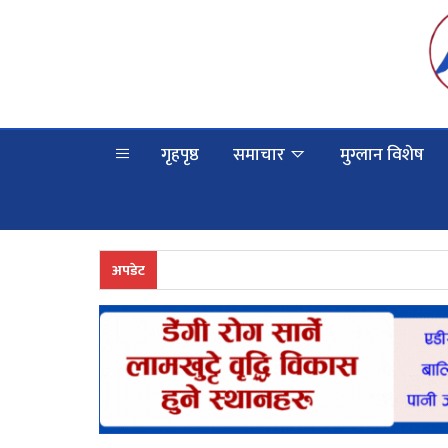
गृहपृष्ठ
समाचार
मुग्लान विशेष
अपडेट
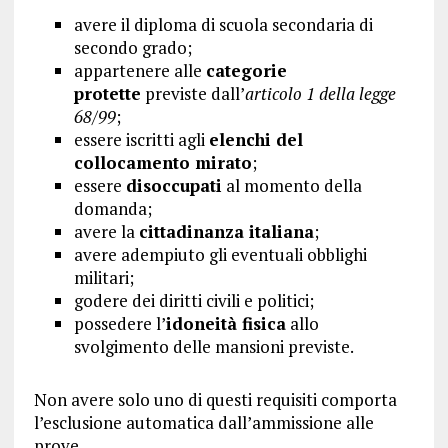
avere il diploma di scuola secondaria di
secondo grado;
appartenere alle
categorie
protette
previste dall’
articolo 1 della legge
68/99
;
essere iscritti agli
elenchi del
collocamento mirato
;
essere
disoccupati
al momento della
domanda;
avere la
cittadinanza italiana
;
avere adempiuto gli eventuali obblighi
militari;
godere dei diritti civili e politici;
possedere l’
idoneità fisica
allo
svolgimento delle mansioni previste.
Non avere solo uno di questi requisiti comporta
l’esclusione automatica dall’ammissione alle
prove.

YOUR ASSIGNMENT
Nothing but a number is required: the number of lines in the material holding the string "dall".

REPLY
2